Conditional Layer Normalization

rishikksh20 / AdaSpeech

AdaSpeech: Adaptive Text to Speech for Custom Voice

Apache License 2.0

157 stars 41 forks source link

Conditional Layer Normalization #2

Open Liujingxiu23 opened 3 years ago

Liujingxiu23 commented 3 years ago

Hi, I followed your work for several months and really pleasantly surprised at your speed of tracking the new algorithm. For the Adaspeech, have your verify that the two acoustic encoder really help the training of custom speakers? How it is compared to speaker-embedding generated by speaker-encoder using in speaker verification task? And for the "Conditional Layer Normalization", you have not implement it ,right? Is the following reference suitable if I realize it myself? Or Can you give amy suggest to do this? https://github.com/exe1023/CBLN/blob/e395edc2d6d952497b411f81eae4aafb96749bc2/model/cbn.py https://github.com/CyberZHG/torch-layer-normalization/blob/master/torch_layer_normalization/layer_normalization.py

hoyden commented 3 years ago

In my opinion, utterance level encoder is alternative to an extern speaker encoder model. So if you could use an extern speaker encoder model to extract speaker embedding maybe better.

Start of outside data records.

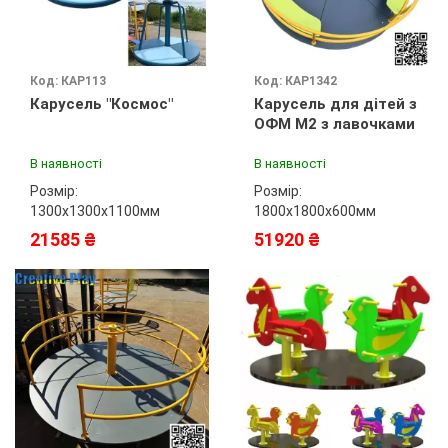
Код: КАР113
Код: КАР1342
Карусель "Космос"
Карусель для дітей з
ОФМ М2 з лавочками
В наявності
В наявності
Розмір:
Розмір:
1300х1300х1100мм
1800х1800х600мм
21585 ₴
51920 ₴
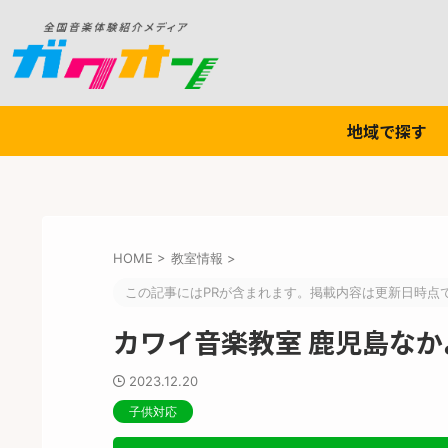
地域で探す
HOME
>
教室情報
>
この記事にはPRが含まれます。掲載内容は更新日時点
カワイ音楽教室 鹿児島な
2023.12.20
子供対応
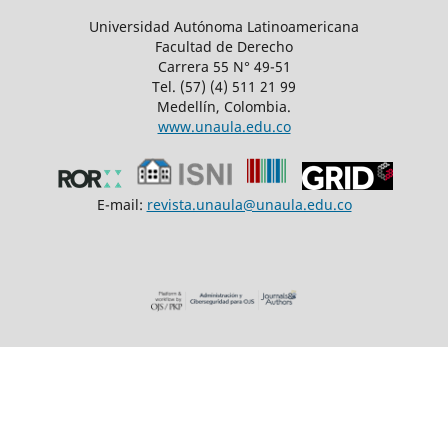
Universidad Autónoma Latinoamericana
Facultad de Derecho
Carrera 55 N° 49-51
Tel. (57) (4) 511 21 99
Medellín, Colombia.
www.unaula.edu.co
E-mail:
revista.unaula@unaula.edu.co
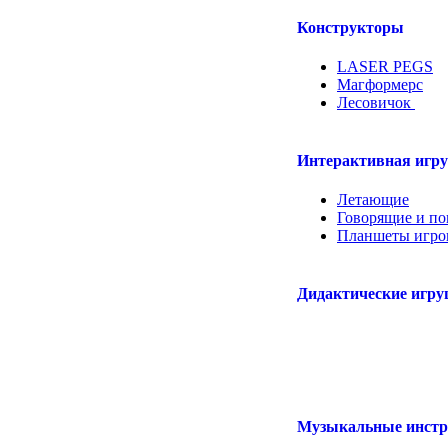
Конструкторы
LASER PEGS
Магформерс
Лесовичок
.....
Интерактивная игр
Летающие
Говорящие и п
Планшеты игр
Дидактические игр
Музыкальные инст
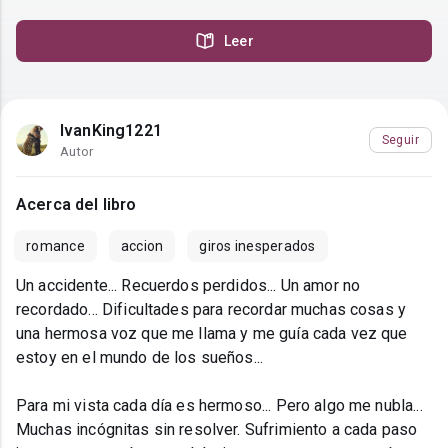
Leer
IvanKing1221
Seguir
Autor
Acerca del libro
romance
accion
giros inesperados
Un accidente... Recuerdos perdidos... Un amor no
recordado... Dificultades para recordar muchas cosas y
una hermosa voz que me llama y me guía cada vez que
estoy en el mundo de los sueños...
Para mi vista cada día es hermoso... Pero algo me nubla...
Muchas incógnitas sin resolver. Sufrimiento a cada paso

rishikksh20 commented 3 years ago

@Liujingxiu23 https://github.com/CyberZHG/torch-layer-normalization/blob/master/torch_layer_normalization/layer_normalization.py this works good. Yes speaker embedding generated by speaker encoder using in speaker verification works.

Liujingxiu23 commented 3 years ago

@rishikksh20 Thank you for your reply. I am trying this and other similar methods to relize personalized-tts that use mobile phone to record audios of users. But the results are not very good, shack and unstabitily are the main problems of synthesized wavs. I am wondering if it is the problem of vocoder, I could not find a universal vocoder using deep learning method.

MMingabc commented 2 years ago

My experiments showd that in a multi-speaker senario the phoneme level mel encoder encodes too much infomation. As a consequence if the phoneme level predictor is not capable enough the performance drops a lot.